▶ Work to be completed: Start at the line with "Sarıgazi Ariston Servisi 0216 471 59 56" in the records below, stop at the line with "Çamaşır Makinesi Neden Kötü Koku Yapar?", and return every line in that span exactly, the two end lines included.

(Records from a collection)

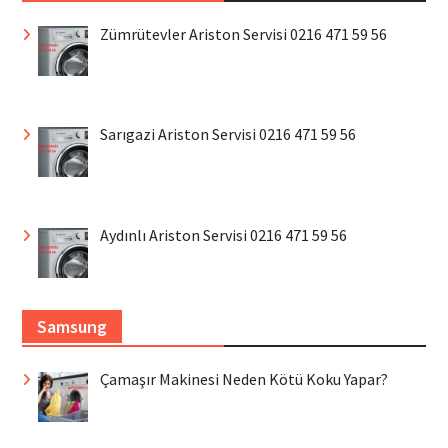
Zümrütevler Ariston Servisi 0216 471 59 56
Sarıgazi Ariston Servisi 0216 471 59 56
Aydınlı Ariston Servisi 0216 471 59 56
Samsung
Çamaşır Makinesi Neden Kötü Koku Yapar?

...

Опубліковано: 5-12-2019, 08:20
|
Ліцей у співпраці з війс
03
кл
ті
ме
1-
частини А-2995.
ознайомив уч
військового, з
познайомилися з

▶ Response to this task:
Sarıgazi Ariston Servisi 0216 471 59 56
Aydınlı Ariston Servisi 0216 471 59 56
Samsung
Çamaşır Makinesi Neden Kötü Koku Yapar?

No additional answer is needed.